Ifi knelt to the baby. “Biko,” please, she said. “Stop this crying.” She lifted him out of the carriage, but he only raged on. Ifi placed him back in the stroller. A shake rose through her, and she vomited in the snow. Spit foamed at her mouth.
As she pushed the stroller in a jagged line, Ifi’s hands trembled uncontrollably—until someone came from behind and pushed the stroller away from her. An officer or criminal were one and the same
to her in the encroaching night. Ifi spun and punched with all her might at the darkened figure, until she heard Job’s quivering voice speaking to her in Igbo. Never in her life had she felt so much relief to see her dear husband. Never in her life had she felt so protected. As he pushed the stroller toward their apartment, she followed, and the words finally began to come.
“They took her,” Ifi said. “They took the old lady. An old lady. A lady old enough to be your grandmother, sef. What kind of man arrests an old lady? Take the young boy instead. Not the old lady.” In America, what happens to people who are jailed? she wondered. “Why did they speak to police like that? Why did they not listen? What is wrong?” She struggled for a way to justify what she had just witnessed, but the questions choked her. Jamal, where is he now? Where has the boy gone? All the good things he’d done would mean nothing if he was arrested. He would find himself in prison with his father when the police caught up with him.
As they crossed from the back of the street to the front face of their building, a pool of cruiser lights swirled in the street. A siren wailed. In the darkness, shadows flickered in and out of the headlights as figures dashed through the street. A light shined on Ifi and Job’s faces, an officer.
Job smiled and bowed up and down, deeply, so low that his shirttail untucked and his naked backside bore witness to the cold. In choppy, broken English, he spoke like a man whose mouth was unfamiliar with English sounds, though he had been speaking English his entire life. “Me so-rry, Off-ee-sar.”
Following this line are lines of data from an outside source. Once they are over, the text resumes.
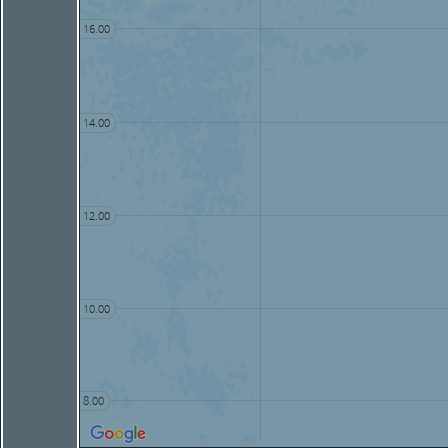
16.00
14.00
12.00
10.00
8.00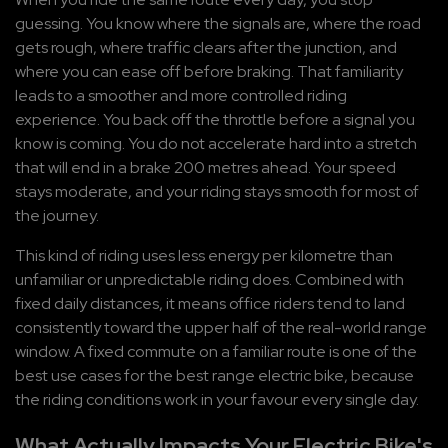
guessing. You know where the signals are, where the road 
gets rough, where traffic clears after the junction, and 
where you can ease off before braking. That familiarity 
leads to a smoother and more controlled riding 
experience. You back off the throttle before a signal you 
know is coming. You do not accelerate hard into a stretch 
that will end in a brake 200 metres ahead. Your speed 
stays moderate, and your riding stays smooth for most of 
the journey.
This kind of riding uses less energy per kilometre than 
unfamiliar or unpredictable riding does. Combined with 
fixed daily distances, it means office riders tend to land 
consistently toward the upper half of the real-world range 
window. A fixed commute on a familiar route is one of the 
best use cases for the best range electric bike, because 
the riding conditions work in your favour every single day.
What Actually Impacts Your Electric Bike's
What is he doing? Ifi thought. Why doesn’t he claim to be a doctor?
To her astonishment, the officer nodded them away and stopped another black couple who had been watching the commotion. He yelled at them to go into their house with such ferocity that Ifi stumbled back in alarm. He even threatened to arrest the couple. And then it made sense to Ifi. She suddenly felt stunned at how well Job’s performance had worked. In a matter of seconds, they had gone from being two menacing black faces to helpless, and moreover invisible, foreigners.